Kinematics on affine spaces I was reading Arnold's Mathematical Methods in Classical Mechanics and it's not clear to me what exactly he's trying to achieve by introducing an affine space to model the set of all "positions in the universe". It's certainly a more intuitive model of the world that doesn't assume more structure than what's required but right after introducing the affine structure, he moves on to define "motion" as a smooth map  $\textbf{x}:I \longrightarrow \mathbb{R}^3 $ from some interval $I$ to the vector space $\mathbb{R}^3 $. The velocity and acceleration are defined as derivatives of this map. After doing so I don't think he refers to the Affine structure anywhere else in the book and he only talks about the map $\textbf{x}$.
Questions -
1) So what exactly is the motion map $\textbf{x}$ supposed to be? Is it to be interpreted as some sort of displacement vector that evolves over time and gives us the net displacement of a particular particle? Moreover is this an element of the vector space that acts on the affine space to produce translations? 

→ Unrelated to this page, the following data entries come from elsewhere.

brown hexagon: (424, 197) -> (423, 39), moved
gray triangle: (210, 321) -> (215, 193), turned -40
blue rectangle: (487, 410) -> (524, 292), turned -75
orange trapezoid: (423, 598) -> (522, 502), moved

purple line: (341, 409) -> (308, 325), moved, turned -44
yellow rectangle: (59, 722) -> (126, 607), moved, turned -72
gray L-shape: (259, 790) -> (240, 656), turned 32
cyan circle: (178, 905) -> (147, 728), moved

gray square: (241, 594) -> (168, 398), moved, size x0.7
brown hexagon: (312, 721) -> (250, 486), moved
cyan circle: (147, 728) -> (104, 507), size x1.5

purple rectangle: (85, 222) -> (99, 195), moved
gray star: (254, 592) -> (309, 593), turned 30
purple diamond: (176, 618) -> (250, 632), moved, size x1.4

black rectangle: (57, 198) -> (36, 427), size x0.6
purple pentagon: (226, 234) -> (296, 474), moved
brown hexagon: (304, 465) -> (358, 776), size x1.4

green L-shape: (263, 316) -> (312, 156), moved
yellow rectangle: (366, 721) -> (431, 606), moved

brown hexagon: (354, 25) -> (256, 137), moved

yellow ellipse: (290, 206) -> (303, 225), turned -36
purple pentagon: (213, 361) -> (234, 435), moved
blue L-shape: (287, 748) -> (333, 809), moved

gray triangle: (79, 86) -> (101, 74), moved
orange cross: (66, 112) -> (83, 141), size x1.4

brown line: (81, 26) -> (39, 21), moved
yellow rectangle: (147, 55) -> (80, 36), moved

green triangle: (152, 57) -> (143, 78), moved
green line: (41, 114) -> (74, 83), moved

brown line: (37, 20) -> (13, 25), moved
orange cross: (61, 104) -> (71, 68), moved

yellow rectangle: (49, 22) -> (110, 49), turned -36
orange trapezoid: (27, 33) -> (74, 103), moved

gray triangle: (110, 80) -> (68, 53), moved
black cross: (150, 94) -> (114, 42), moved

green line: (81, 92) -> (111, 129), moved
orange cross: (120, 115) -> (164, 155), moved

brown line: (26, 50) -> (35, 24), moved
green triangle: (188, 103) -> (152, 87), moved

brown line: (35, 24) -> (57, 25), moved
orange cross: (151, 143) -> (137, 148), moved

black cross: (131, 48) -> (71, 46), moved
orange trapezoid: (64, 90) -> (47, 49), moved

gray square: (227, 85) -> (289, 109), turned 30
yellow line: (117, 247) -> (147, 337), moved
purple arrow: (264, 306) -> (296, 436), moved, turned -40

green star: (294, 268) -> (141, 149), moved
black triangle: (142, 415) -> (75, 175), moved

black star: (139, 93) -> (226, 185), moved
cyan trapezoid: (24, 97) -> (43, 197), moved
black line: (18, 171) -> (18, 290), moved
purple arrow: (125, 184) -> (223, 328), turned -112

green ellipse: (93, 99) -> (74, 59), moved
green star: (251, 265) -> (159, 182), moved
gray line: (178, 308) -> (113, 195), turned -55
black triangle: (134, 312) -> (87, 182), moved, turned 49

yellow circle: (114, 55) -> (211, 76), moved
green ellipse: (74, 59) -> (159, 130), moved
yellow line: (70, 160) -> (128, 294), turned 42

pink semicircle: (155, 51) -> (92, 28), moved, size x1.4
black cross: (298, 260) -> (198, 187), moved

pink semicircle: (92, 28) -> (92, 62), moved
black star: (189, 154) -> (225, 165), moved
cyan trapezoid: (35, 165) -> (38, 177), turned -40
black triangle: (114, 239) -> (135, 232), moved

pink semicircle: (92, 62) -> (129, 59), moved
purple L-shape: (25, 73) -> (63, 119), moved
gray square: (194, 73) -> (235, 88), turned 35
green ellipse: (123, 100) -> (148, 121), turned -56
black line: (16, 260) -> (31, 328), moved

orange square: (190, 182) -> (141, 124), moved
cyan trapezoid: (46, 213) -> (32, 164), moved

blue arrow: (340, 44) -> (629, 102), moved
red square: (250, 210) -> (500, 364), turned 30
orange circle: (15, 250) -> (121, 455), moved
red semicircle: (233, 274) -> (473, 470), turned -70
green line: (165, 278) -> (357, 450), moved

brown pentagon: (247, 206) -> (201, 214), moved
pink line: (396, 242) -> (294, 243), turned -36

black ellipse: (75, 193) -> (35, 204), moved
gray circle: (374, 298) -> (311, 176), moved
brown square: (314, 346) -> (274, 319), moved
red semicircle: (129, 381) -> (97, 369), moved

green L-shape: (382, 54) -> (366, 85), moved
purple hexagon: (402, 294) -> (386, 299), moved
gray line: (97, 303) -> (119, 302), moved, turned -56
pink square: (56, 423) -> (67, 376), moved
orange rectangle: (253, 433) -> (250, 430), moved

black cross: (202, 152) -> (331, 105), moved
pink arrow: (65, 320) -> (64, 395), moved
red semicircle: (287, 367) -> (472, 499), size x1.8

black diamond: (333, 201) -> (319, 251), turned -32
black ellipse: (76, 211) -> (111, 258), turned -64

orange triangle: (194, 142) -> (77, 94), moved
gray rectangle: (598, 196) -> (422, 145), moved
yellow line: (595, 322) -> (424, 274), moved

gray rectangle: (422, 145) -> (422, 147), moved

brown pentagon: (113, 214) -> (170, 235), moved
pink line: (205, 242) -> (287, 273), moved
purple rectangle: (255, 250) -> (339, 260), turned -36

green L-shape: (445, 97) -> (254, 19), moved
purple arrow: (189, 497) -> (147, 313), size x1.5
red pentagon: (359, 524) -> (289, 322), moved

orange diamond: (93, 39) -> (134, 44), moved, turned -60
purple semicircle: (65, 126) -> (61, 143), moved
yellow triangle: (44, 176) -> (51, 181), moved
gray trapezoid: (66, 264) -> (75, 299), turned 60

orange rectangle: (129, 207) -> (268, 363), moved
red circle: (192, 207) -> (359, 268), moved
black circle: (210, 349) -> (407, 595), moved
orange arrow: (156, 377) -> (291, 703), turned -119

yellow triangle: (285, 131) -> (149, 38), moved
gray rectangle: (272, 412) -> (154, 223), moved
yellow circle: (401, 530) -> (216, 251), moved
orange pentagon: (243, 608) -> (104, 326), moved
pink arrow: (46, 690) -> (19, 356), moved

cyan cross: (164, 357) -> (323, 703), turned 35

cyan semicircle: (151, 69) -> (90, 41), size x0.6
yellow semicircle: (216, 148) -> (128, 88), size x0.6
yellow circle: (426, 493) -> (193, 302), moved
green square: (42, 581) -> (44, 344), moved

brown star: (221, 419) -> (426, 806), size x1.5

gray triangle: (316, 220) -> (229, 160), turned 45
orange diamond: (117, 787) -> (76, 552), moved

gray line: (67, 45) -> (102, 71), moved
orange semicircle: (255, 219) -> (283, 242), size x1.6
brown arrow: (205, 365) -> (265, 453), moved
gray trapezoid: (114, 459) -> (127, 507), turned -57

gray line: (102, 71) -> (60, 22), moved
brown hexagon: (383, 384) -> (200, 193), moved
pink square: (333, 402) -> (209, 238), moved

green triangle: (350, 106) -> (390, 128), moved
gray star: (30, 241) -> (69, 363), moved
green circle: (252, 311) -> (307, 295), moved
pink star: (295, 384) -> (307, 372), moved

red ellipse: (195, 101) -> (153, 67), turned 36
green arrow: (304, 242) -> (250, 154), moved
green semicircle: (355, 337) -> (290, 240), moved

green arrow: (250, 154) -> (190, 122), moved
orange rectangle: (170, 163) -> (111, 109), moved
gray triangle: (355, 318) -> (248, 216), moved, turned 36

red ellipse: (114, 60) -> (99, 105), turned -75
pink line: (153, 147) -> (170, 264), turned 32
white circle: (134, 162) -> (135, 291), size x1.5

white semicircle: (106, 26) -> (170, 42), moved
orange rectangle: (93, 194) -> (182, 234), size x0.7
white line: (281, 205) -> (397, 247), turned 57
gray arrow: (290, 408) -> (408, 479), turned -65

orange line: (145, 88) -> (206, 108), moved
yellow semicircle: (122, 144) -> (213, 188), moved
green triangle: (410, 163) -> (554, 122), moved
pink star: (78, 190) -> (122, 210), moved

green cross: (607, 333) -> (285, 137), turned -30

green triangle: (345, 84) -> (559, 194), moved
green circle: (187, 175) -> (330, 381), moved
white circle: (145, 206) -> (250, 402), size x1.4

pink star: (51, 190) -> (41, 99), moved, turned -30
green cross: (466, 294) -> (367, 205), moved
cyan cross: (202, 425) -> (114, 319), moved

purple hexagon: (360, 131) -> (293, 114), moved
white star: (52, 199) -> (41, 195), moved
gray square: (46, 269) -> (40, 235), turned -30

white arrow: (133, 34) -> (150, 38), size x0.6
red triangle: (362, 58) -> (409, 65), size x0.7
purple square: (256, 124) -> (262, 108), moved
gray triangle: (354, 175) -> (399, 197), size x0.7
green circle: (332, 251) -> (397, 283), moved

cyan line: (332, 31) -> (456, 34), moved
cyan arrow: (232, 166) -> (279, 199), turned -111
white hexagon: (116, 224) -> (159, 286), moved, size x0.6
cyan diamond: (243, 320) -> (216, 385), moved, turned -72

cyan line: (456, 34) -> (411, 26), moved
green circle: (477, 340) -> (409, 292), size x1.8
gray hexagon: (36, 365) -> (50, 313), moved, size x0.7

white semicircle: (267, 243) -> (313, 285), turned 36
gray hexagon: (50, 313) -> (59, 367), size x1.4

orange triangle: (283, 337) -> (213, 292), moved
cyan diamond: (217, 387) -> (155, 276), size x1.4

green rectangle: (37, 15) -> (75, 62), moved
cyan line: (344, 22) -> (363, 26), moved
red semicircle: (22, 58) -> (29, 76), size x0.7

2) What exactly is the structural difference brought about by having an affine space of positions rather than a vector space? Is it just so that we assume less structure or is there some genuine motivation for introducing it?
 A: Arnold's aim is to model space and spacetime in a coordinate-free way. To achieve this, he identifies locations and events as points in abstract affine spaces $A^n$ ($n=3,4$ respectively). 
The problem is, when you remove coordinates it gets very hard to define many important dynamical concepts and quantities (e.g. force and acceleration) without becoming excessively abstract. 
To get around this, you set up a bijection between the abstract affine space $A^n$ and a concrete (coordinatized) affine space $\mathbb{R}^n$. You can think of the latter as a numerical grid placed over the top of the former. You can now define your dynamical constructs in terms of coordinates (taking advantage of calculus, for example), and define their abstract counter-parts indirectly.
To use your example, a motion (of a single particle) is defined by Arnold as a map $\textbf{x}: I \longrightarrow \mathbb{R}^3$, which is obviously a definition in coordinate space. However, if you read on, you'll see that he describes a world line as a curve in affine space which appears as a motion in coordinate space. 
A world line is thereby defined in a coordinate-free way by using the concept of a motion as scaffolding. This gives you an idea of how abstract coordinate-free definitions are often obtained by 'pulling back' definitions given in canonical coordinate spaces.
It's worth getting your head around this, because it is precisely how things proceed in the subject of Differential Geometry, where coordinate-free manifolds (e.g. representing space and spacetime) are given all sorts of elaborate structures by working in a coordinate image and then pulling back the result to the manifold (and vice-versa). 
Whilst you are not wrong to think of a motion as a continuous succession of displacement vectors, the interpretation I outline here will prepare you much more adequately for the study of differential geometry, which is at the heart and soul of virtually all of physics.